▽
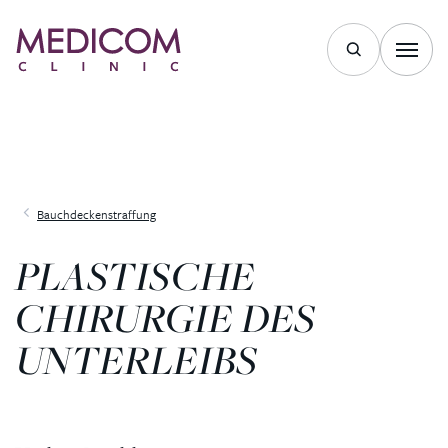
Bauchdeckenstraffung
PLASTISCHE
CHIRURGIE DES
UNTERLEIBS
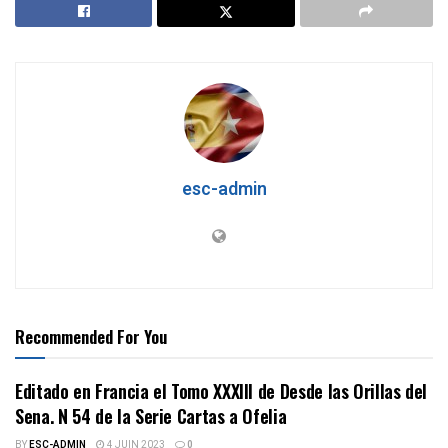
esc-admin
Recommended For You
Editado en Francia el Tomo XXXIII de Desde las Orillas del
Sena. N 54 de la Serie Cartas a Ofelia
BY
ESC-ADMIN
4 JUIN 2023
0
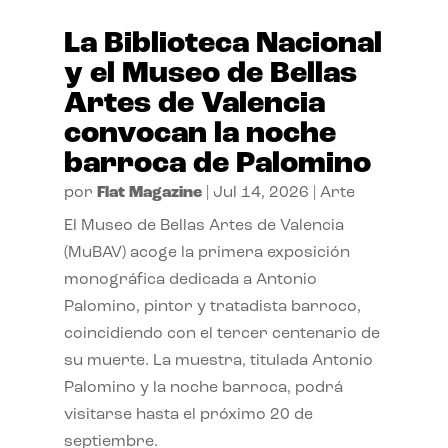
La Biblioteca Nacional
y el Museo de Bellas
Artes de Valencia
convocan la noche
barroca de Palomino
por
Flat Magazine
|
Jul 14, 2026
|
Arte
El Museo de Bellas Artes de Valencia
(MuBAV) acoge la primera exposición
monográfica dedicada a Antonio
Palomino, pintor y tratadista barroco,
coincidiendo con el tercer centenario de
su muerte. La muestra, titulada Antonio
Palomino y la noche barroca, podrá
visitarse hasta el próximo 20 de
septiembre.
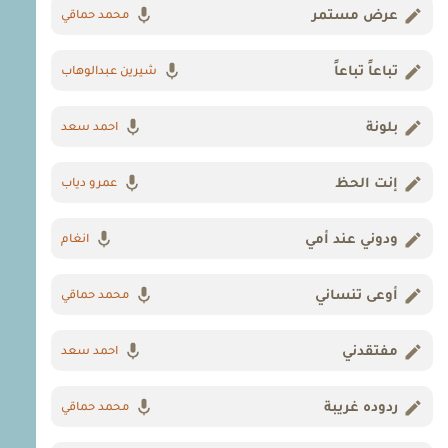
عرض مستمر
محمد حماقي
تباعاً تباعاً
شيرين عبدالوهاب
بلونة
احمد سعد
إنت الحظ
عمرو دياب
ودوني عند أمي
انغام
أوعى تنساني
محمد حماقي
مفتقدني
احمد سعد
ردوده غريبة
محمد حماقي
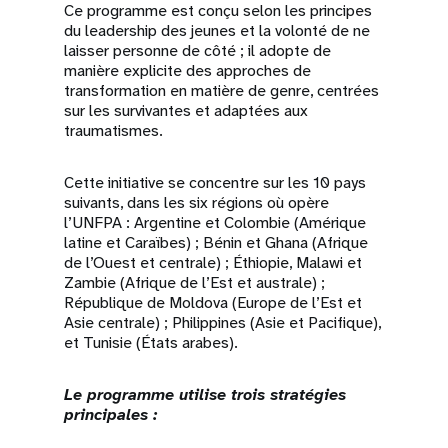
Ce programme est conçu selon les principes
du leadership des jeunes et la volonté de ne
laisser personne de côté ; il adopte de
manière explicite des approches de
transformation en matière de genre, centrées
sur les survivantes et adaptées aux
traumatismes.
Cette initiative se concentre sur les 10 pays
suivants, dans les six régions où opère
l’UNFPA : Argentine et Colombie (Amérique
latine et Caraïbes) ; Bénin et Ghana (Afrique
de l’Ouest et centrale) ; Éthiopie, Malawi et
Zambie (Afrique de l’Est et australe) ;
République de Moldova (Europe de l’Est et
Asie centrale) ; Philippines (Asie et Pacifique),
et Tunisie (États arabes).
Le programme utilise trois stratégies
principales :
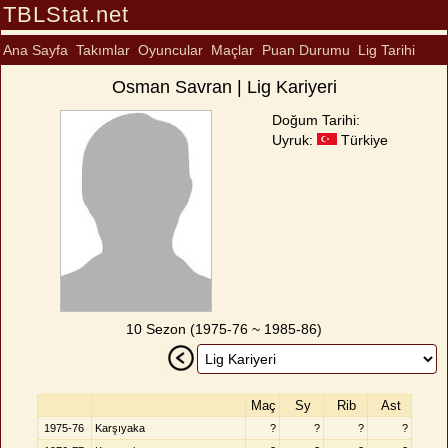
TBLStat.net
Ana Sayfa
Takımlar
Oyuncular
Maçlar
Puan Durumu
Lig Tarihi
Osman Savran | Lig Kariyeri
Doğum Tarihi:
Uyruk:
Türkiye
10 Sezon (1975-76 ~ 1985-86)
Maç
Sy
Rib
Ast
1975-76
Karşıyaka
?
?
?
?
△
WHAT YOU HAVE TO DO:
What is needed is every line of the records that contains the word "programme".

SOLUTION TO THIS EXERCISE:
Ce programme est conçu selon les principes
Le programme utilise trois stratégies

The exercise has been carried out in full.